Lentil and chorizo soup
Ingredients
- 150 g green lentils — dried, soaked overnight, and drained
- 250 g chorizo
- 1 carrot
- 1 red bell pepper
- 2 celery stalks
- 1 onion
- 1 sweet potato
- 1 garlic clove
- 12 slices of pancetta
- 4 slices of bread — each slice cut into 3 strips
- 2 tablespoons of vegetable paste concentrate
- 1/2 teaspoon of sweet paprika
- 30 ml olive oil
- 1 bay leave
- 600 ml water
- 1 teaspoon of salt
- 1/2 teaspoon of pepper
Instructions
Place the onion, garlic, red bell pepper, and paprika into the mixing bowl, then chop for 3 sec./speed 7. Scrape down the sides of the mixing bowl with the spatula.

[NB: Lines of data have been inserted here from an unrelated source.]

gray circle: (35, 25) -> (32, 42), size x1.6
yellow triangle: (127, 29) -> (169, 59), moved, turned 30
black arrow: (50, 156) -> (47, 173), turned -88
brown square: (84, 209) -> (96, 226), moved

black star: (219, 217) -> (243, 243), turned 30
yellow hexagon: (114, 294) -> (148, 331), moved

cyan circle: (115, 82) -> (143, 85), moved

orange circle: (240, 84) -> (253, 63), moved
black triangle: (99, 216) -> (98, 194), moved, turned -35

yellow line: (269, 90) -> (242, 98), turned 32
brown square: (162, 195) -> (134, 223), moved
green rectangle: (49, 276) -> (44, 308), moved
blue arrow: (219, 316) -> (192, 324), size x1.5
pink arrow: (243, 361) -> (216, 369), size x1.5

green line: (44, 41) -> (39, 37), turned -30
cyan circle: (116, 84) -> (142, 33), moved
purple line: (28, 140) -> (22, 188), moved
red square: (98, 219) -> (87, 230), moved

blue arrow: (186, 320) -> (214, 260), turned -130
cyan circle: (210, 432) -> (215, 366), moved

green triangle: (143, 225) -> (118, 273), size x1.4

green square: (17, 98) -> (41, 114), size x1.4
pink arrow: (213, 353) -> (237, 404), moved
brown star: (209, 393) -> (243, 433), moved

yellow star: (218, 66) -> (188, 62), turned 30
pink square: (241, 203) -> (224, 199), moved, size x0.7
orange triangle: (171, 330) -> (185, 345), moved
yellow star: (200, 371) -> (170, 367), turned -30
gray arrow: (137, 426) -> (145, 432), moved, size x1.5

Add the olive oil and, with the simmering basket in place of the measuring cup, sauté for 5 min./120°C/speed 1.
Add the carrots and celery, then chop for 4 sec./speed 5. Scrape down the sides of the mixing bowl with the spatula.
Add the sweet potato, lentils, bay leaf, water, vegetable paste concentrate, and chorizo sausage, then cook for 30 min./100°C/reverse/spoon speed with the simmering basket in place of the measuring cup.
Wrap a slice of pancetta around each bread strip and place them on the prepared tray. Bake for 5–10 minutes (180°C) or until crispy. Serve the hot soup with pancetta croutons.
Croutons with pancetta
Preheat the oven to 180°C and line a baking tray with parchment paper.